Esta es la comprobación que yo usaría en un portátil antes de tocar nada más. Si lo que falla es un dispositivo de domótica, el siguiente paso no es mirar más velocidad, sino pensar en compatibilidad y en cómo se comporta cada banda en casa.
Qué hacer con móviles, cámaras y robots aspiradores
En domótica yo trabajo con una regla sencilla: si un equipo es delicado al configurarlo, empiezo por 2,4 GHz. Robots aspiradores, cámaras IP, enchufes y muchos sensores priorizan cobertura y compatibilidad antes que velocidad, así que la banda de 2,4 GHz suele dar menos problemas en la instalación inicial.
- Para el alta inicial, coloca el móvil cerca del router si necesitas que se conecte a 2,4 GHz.
- Si la app del dispositivo falla, separa temporalmente los nombres de red para evitar que el router cambie de banda por su cuenta.
- Si tu casa tiene varias plantas o paredes gruesas, 2,4 GHz suele ser más estable para equipos alejados.
- Una vez vinculado el dispositivo, no pasa nada por volver a una red unificada si todo funciona correctamente.
No todos los dispositivos inteligentes necesitan 2,4 GHz para siempre, pero muchos sí lo exigen en el proceso de emparejamiento. Y, sinceramente, en una aspiradora robot o en un enchufe conectado me importa más que la conexión sea estable que perseguir una banda teóricamente más rápida que no voy a aprovechar.
Los errores que más confunden al mirar la banda
Si una red parece “caprichosa”, casi siempre encuentro una de estas confusiones antes que una avería real. Son errores simples, pero hacen perder bastante tiempo.
- Confundir el nombre de la red con la banda real. Un SSID bonito no dice nada si el router une 2,4 y 5 GHz bajo la misma etiqueta.
- Mirar solo la velocidad contratada. Tener muchos megas no significa que estés conectado a 5 GHz.
- Tomar un repetidor por la red original. Algunos amplían el mismo nombre y pueden mover tu dispositivo entre bandas sin que lo notes.
- Olvidar la interferencia doméstica. 2,4 GHz comparte espacio con otros equipos y puede sufrir más saturación.
- Dar por hecho que 5 GHz siempre es mejor. Si hay varias paredes, 2,4 GHz puede darte una experiencia más fiable.
Yo empiezo descartando estos fallos antes de tocar opciones avanzadas. Muchas veces el problema no es la red en sí, sino una lectura incompleta de cómo se está comportando en tu casa.

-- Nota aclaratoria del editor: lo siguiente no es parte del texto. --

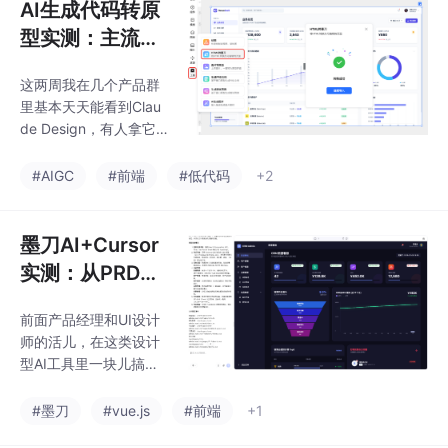
AI生成代码转原
型实测：主流AI
大模型HTML转
这两周我在几个产品群
可编辑原型
里基本天天能看到Clau
de Design，有人拿它
做原型，有人拿来出PP
T，讨论频率高了不
#AIGC
#前端
#低代码
+2
少。不光是Claude，这
种AI大模型，它们所谓
“生成原型”，其实都是
墨刀AI+Cursor
代码生成。你给它一句
实测：从PRD到
话，它生成产品界面，
Vue，AI写的漏
甚至带有交互逻辑，背
前面产品经理和UI设计
斗图比前端手写
后是一套代码在运行。
师的活儿，在这类设计
这类AI大模型用起来确
还稳
型AI工具里一块儿搞定
实顺手，可有一个很辣
了，理需求、出界面、
手的问题。产品经理实
搭前端工程一条龙。Cu
#墨刀
#vue.js
#前端
+1
际工作里，很少是“一次
rsor就专心处理网络请
画完就结束”的，哪个不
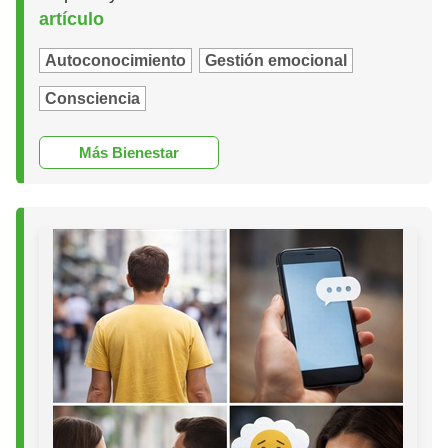
artículo
Autoconocimiento
Gestión emocional
Consciencia
Más Bienestar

Deja una red legible para cada dispositivo de casa
Si me obligas a quedarme con una sola pauta práctica, es esta: 2,4 GHz para alcance y compatibilidad, 5 GHz para velocidad y cercanía. En una casa conectada eso simplifica mucho las cosas, sobre todo cuando conviven móvil, portátil, televisión, aspiradora robot y varios dispositivos de domótica.

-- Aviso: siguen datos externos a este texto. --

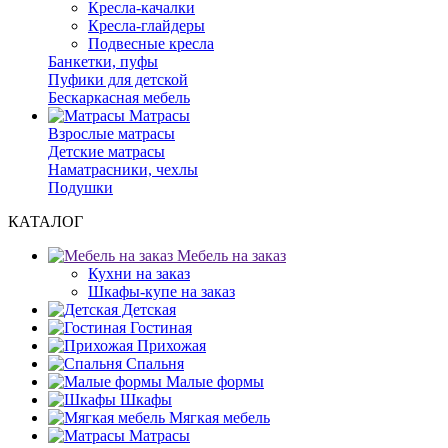
Кресла-качалки
Кресла-глайдеры
Подвесные кресла
Банкетки, пуфы
Пуфики для детской
Бескаркасная мебель
Матрасы
Взрослые матрасы
Детские матрасы
Наматрасники, чехлы
Подушки
КАТАЛОГ
Мебель на заказ
Кухни на заказ
Шкафы-купе на заказ
Детская
Гостиная
Прихожая
Спальня
Малые формы
Шкафы
Мягкая мебель
Матрасы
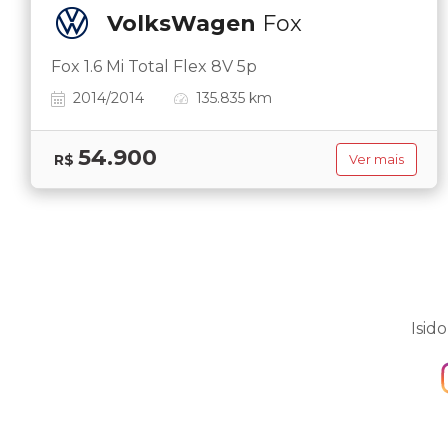
VolksWagen
Fox
Fox 1.6 Mi Total Flex 8V 5p
2014/2014
135.835 km
54.900
R$
Ver mais
Isid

- Renombra las bandas si tu router lo permite y necesitas distinguirlas de un vistazo.
- Anota qué dispositivos se quedan en 2,4 GHz por obligación y cuáles van mejor en 5 GHz.
- Revisa el panel del router cuando algo cambie, en vez de asumir que todo sigue igual.
- Antes de instalar un aparato nuevo, comprueba si exige 2,4 GHz para el emparejamiento.
Con eso ya tienes una respuesta útil y bastante fiable: sabes cuándo mirar el SSID, cuándo entrar al router y cuándo confiar en Windows o Mac para confirmar la banda exacta. En una casa moderna, esa pequeña diferencia evita muchos intentos fallidos y hace más predecible todo el ecosistema conectado.